Me: Nice!  (Turning to the dealer)  How did you get 196?

Student: I knew 7 x 7 was 49.  To do 49 x 4 I first multiplied 49 x 2.  That's 98.  Then I added 98 +98.  I know 100 + 100 is 200, so 98 + 98 is 2 less than 200.  That's 196.

Me (to myself): Did we just have a number talk?

     It was time for the students to switch centers.  As the next group moved in (another group of 4 that the teacher had informed me was the "low" group),  I realized that I had been fortunate.  What if the factors had been different?  Say a 7, 8, and a 6?  That would have increased the difficulty, both for me and the kids!  Just to be on the safe side, I quickly rigged a deck with the numbers 1-5, a few 6s, and some 10s.

It was right in their wheelhouse.  The dealer multiplied 2 x 3 and got 6, then multiplied 6 and 6 to get 36.  The student with the 3 on his forehead responded first.  He said he knew 6 x 2 was 12, and that two 12s was 24, and another 12 made 36.  And that's how 4-Way Salute! was born.

I could hardly wait to get back to school and tell Theresa.  I showed her the 7, 7, and 4 and asked her how she might multiply the numbers together.  She thought for a moment.
  "I'd multiply 7 x 7 first and get 49.  Then 49 x 4.  40 x 4 is 160, 9 x 4 is 36.  160 + 36 = 196."
  A different, but no less effective strategy.

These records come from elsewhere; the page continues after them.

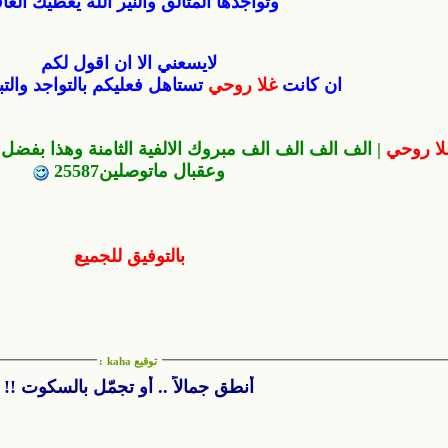
وتواجدها المتألق والنير الله يعطيك العاف
لايسعني الا ان اقول لكم
ان كانت
غلا روحي
تستاهل فعليكم بالتواجد والتب
ا روحي
| الف الف الف الف مبروك الالفية الثامنة وهذا بفضل 
وعقبال ماتوصلين25587
بالتوفيق للجميع
توقيع kaha
:
أنطق جمالاً .. أو تجمّل بالسكوت !!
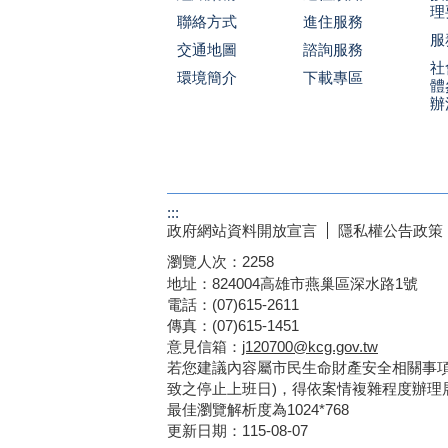
理
聯絡方式
進住服務
服
交通地圖
諮詢服務
社
環境簡介
下載專區
體
辦
:::
政府網站資料開放宣言
隱私權公告政策
瀏覽人次：
2258
地址：824004高雄市燕巢區深水路1號
電話：(07)615-2611
傳真：(07)615-1451
意見信箱：
j120700@kcg.gov.tw
若您建議內容屬市民生命財產安全相關事項
致之停止上班日)，得依案情複雜程度辦理
最佳瀏覽解析度為1024*768
更新日期：
115-08-07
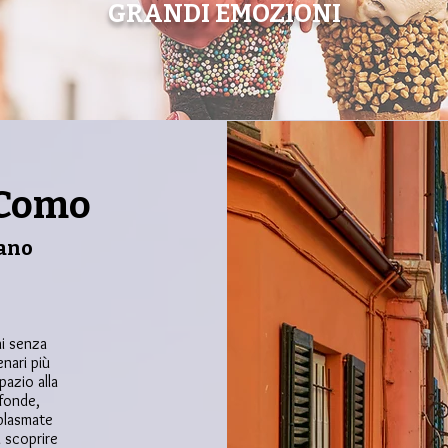
GRANDI EMOZIONI
 Como
lano
hi senza
nari più
spazio alla
ofonde,
plasmate
a scoprire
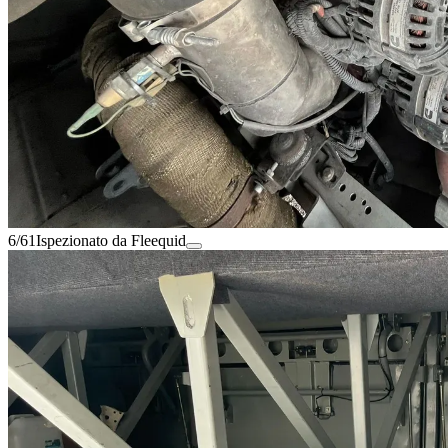
6/61
Ispezionato da Fleequid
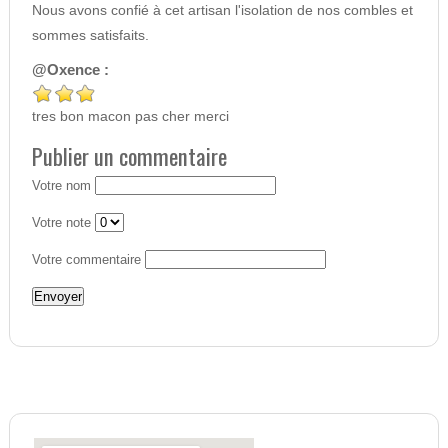
Nous avons confié à cet artisan l'isolation de nos combles et
sommes satisfaits.
@Oxence :
tres bon macon pas cher merci
Publier un commentaire
Votre nom
Votre note
Votre commentaire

  Would you like to give it a try?

The product is 126.  What's the missing factor?  How did you figure it out?

Again, the product is 126.  But now you're able to see the 7 and 6.  Is finding the missing factor harder or easier?  Why?Did this player have an advantage?

What about now?

     I haven't had a chance to explore the many possibilities that this variation of traditional Salute! has to offer.  If you've got some time left in your school year, give it a try!